# FreeBSD 9.0 RAID settings for phpVirtualBox



## mipam007 (Dec 28, 2012)

Cheerio!

one Dell PoweEdge R720 include with 2x SD 2GB cards in redundant mode, with 4x 146GB 15k SAS & 4x 900GB 10k SAS connected to PERC H710 (for our internal development purposes).

I did 2x RAID 10: one mfid0 _(272.25GB)_ from 4x 146GB/15k/SAS & 2nd mfid1 _(1675.50GB)_ from 4x 900GB/10k/SAS.

My question is based on the consideration how best to divide the disk for virtualization.

Should I install minimal system to 2xSD card and let /usr (& /usr/home) in one of RAID 10 virt. disks. Is there any benefit of it?

Can I use, let say mfid1 as a disk for virtualization and 1st mfid0 as some kind of cache (if is it possible)? Is there any benefit of it?

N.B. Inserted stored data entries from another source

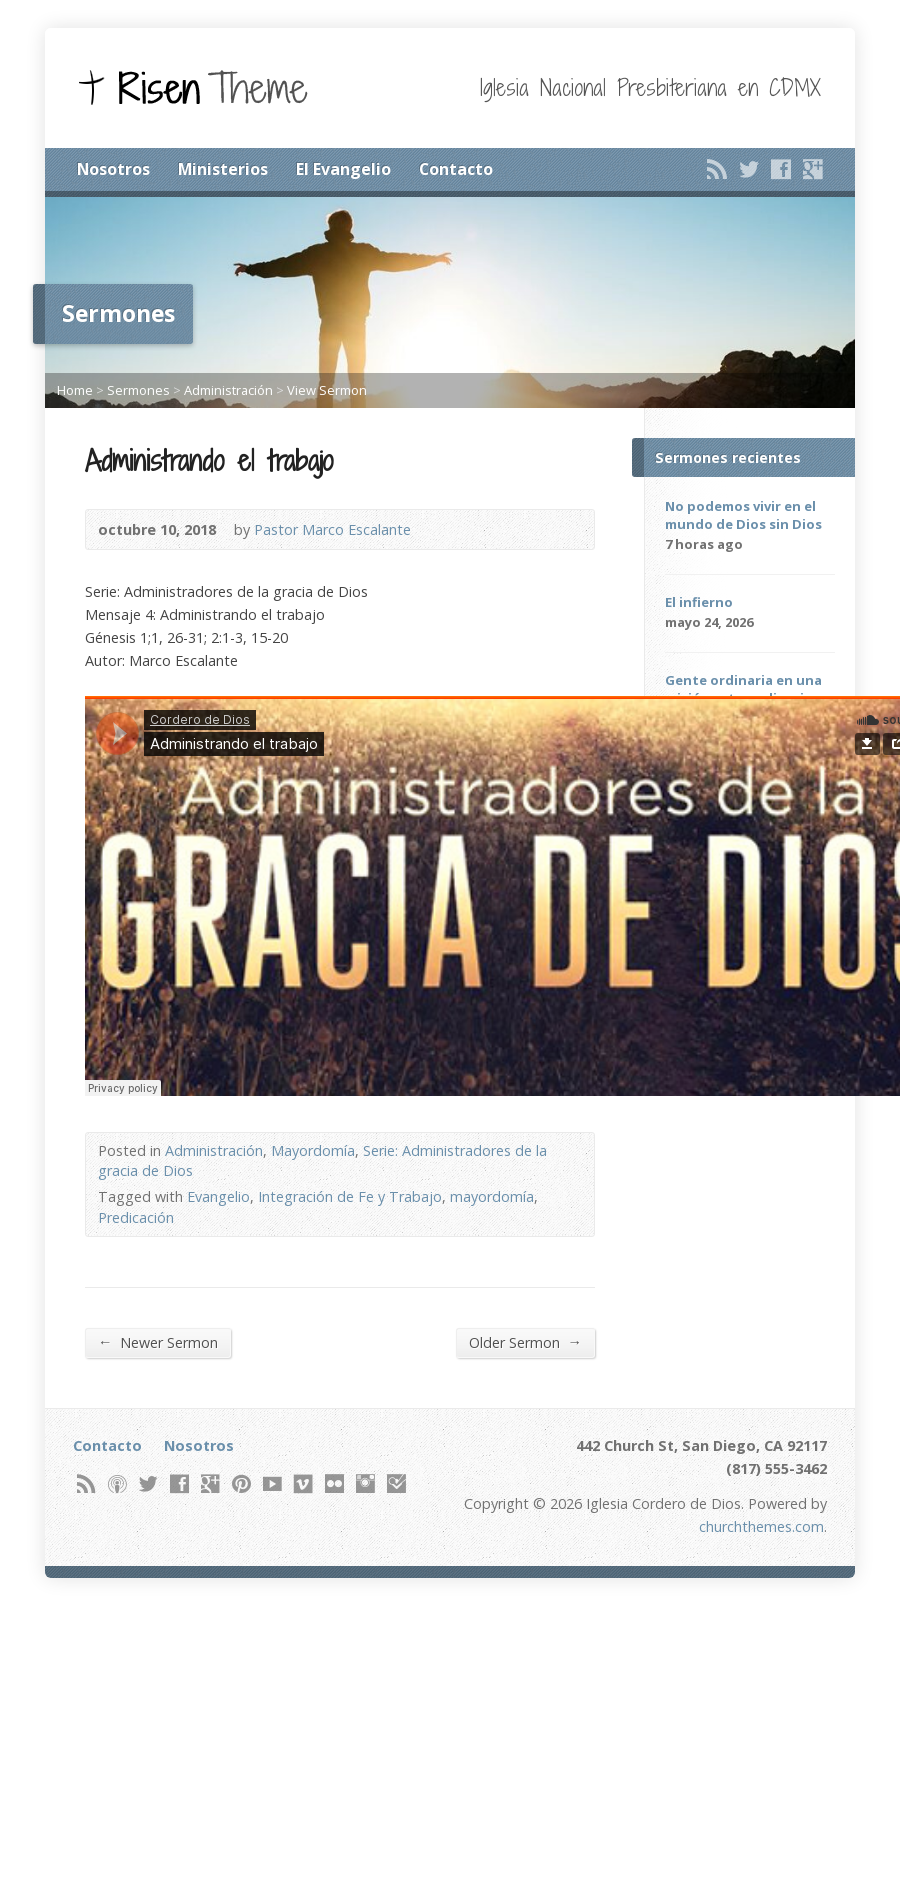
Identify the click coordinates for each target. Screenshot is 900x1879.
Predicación (136, 1217)
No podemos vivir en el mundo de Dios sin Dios (743, 515)
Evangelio (218, 1196)
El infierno (699, 602)
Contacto (456, 169)
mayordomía (492, 1196)
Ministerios (223, 169)
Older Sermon (525, 1342)
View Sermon (327, 390)
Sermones (138, 390)
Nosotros (113, 169)
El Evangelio (343, 169)
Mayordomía (313, 1150)
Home (75, 390)
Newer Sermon (158, 1342)
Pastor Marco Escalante (332, 529)
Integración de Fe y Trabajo (350, 1196)
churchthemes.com (761, 1526)
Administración (228, 390)
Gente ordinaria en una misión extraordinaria (743, 689)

Has anyone RAID_experienced_FreeBSD_guru any suggestions, please?
Thanks much!


----------



## Aic (Dec 28, 2012)

May be this? 
https://forums.freebsd.org/showthread.php?t=23544


----------



## mipam007 (Dec 28, 2012)

@Aic thanks for suggestion. Is it good to use ZFS on HW RAID? I am not able to see/use physical disks on booted FreeBSD 9.0 installation CD till I create HW RAID.


----------



## SirDice (Dec 28, 2012)

mipam007 said:
			
		

> Is it good to use ZFS on HW RAID? I am not able to see/use physical disks on booted FreeBSD 9.0 installation CD till I create HW RAID.


You probably need to configure them as JBOD.


----------